**WORK TASK**
From the listing below, pull out all lines with "made" in them.
───── DATA FOR ANALYSIS
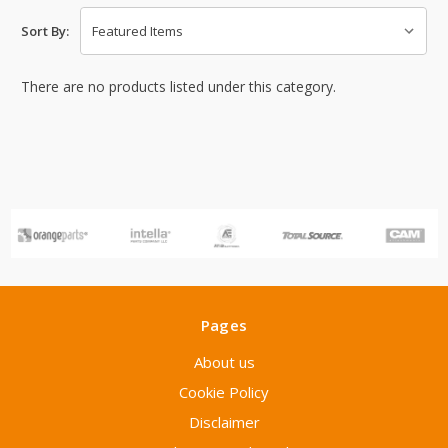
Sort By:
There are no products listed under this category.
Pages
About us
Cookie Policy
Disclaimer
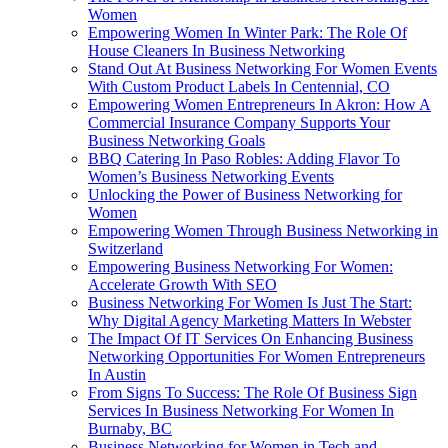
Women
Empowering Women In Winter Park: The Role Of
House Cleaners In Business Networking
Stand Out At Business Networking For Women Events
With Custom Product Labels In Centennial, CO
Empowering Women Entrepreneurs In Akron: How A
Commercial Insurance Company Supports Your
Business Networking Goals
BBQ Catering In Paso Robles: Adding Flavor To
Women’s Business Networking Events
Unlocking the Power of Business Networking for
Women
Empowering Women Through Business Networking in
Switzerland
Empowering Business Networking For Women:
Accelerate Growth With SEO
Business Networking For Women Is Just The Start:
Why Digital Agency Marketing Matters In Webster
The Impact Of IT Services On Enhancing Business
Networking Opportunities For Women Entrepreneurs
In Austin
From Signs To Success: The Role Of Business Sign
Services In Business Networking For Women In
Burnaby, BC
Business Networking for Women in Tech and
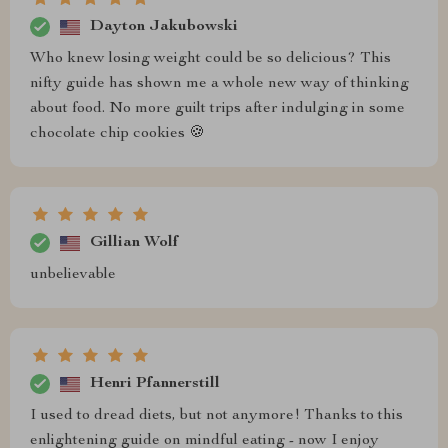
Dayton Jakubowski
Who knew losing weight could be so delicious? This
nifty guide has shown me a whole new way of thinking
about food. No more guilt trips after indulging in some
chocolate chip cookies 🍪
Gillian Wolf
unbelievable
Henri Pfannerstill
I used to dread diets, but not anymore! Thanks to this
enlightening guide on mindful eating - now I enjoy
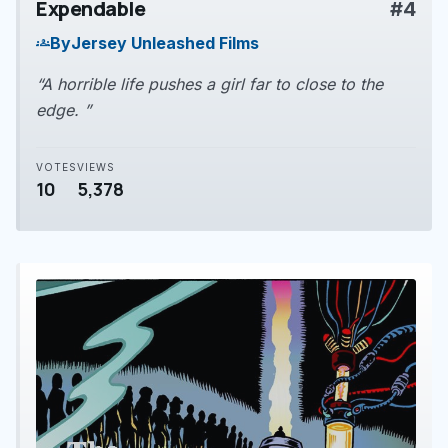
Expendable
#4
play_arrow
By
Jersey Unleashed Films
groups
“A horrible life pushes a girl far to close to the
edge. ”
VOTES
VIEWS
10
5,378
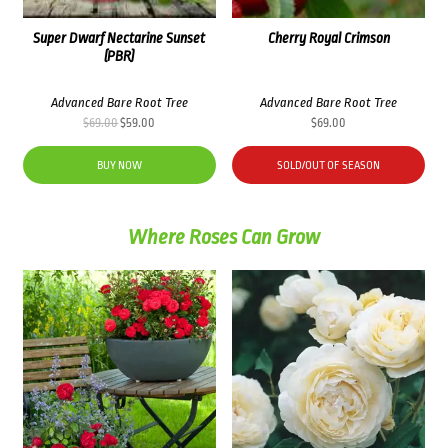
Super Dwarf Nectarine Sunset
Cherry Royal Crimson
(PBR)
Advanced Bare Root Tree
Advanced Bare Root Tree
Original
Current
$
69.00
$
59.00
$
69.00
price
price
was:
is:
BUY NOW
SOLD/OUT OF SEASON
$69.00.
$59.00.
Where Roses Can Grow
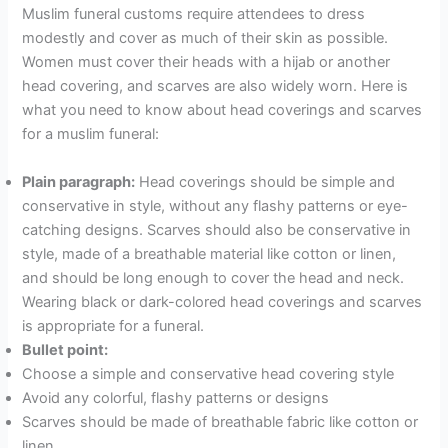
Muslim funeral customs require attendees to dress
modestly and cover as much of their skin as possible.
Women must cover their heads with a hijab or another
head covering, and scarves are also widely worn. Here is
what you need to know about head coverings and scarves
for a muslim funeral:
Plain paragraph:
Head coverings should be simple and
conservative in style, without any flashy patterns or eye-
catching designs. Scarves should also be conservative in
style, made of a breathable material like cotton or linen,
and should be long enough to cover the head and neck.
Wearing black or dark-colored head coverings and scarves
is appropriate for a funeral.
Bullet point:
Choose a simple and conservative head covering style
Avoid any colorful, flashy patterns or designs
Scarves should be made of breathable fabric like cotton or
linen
──────────
───── DATA FOR ANALYSIS
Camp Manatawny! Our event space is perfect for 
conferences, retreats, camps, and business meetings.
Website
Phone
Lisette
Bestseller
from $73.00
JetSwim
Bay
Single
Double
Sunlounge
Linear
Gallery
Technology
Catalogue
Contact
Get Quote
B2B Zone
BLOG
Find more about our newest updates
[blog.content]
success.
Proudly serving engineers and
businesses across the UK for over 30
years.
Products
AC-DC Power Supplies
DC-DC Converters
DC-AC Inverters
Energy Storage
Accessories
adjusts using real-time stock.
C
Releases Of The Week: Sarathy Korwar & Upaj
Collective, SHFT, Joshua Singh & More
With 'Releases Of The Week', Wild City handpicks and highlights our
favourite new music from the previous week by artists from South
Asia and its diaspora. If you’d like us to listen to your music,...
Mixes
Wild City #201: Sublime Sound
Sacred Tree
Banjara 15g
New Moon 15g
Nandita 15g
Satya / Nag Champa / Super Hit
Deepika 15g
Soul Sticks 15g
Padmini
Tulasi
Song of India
──────────
**EXERCISE OUTPUT**
style, made of a breathable material like cotton or linen,
Scarves should be made of breathable fabric like cotton or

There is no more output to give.